[Stored entries]
++++
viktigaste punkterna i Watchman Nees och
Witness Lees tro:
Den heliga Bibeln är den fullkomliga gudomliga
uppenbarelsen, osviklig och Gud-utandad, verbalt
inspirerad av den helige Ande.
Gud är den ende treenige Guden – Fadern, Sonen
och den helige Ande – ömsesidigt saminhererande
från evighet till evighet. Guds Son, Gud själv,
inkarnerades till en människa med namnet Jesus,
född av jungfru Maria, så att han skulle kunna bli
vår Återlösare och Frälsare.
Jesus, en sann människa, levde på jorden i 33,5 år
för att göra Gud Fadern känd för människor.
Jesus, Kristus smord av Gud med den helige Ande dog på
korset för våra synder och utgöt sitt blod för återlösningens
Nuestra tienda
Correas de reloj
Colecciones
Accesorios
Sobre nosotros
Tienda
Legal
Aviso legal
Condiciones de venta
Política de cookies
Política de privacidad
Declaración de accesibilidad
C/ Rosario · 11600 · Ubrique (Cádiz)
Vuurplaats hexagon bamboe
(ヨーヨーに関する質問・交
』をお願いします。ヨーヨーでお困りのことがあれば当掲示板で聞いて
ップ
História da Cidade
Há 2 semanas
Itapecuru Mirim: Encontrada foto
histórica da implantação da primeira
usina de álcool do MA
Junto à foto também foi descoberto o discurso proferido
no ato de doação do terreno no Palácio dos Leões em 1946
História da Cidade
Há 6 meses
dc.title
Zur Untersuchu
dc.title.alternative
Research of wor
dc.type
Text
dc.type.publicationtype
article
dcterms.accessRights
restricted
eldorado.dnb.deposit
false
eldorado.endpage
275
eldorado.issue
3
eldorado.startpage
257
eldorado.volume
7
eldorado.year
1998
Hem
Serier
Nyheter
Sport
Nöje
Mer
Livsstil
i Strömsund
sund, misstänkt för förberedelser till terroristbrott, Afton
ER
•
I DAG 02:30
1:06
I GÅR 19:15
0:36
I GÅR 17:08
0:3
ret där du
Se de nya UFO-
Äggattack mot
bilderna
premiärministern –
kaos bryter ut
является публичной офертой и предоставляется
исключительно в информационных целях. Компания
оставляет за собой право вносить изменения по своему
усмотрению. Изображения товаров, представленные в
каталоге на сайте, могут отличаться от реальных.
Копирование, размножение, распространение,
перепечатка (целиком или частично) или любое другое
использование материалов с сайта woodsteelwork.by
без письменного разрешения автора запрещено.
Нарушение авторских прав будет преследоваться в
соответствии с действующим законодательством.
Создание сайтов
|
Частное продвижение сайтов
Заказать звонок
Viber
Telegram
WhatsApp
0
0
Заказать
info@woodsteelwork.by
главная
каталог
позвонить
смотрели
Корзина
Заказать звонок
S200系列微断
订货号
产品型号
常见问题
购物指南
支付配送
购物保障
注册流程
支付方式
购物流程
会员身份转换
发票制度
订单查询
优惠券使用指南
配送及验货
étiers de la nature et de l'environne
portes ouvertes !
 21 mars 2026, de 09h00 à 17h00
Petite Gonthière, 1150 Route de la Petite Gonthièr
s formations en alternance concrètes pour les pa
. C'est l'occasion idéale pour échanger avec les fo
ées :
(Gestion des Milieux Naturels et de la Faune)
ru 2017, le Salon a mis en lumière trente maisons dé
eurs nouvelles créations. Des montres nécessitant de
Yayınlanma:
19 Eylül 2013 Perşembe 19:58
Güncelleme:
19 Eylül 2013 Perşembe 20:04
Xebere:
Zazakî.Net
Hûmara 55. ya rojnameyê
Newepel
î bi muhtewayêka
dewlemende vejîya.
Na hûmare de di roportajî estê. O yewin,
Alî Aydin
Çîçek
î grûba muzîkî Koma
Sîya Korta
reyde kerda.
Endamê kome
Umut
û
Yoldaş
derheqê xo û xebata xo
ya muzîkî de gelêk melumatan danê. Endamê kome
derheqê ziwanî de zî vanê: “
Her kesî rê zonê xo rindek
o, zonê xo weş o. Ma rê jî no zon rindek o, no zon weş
++++
#### [Work instruction]
Copy every line from the records that holds the string "Ande".

#### [Solved problem]
inspirerad av den helige Ande.
och den helige Ande – ömsesidigt saminhererande
Jesus, Kristus smord av Gud med den helige Ande dog på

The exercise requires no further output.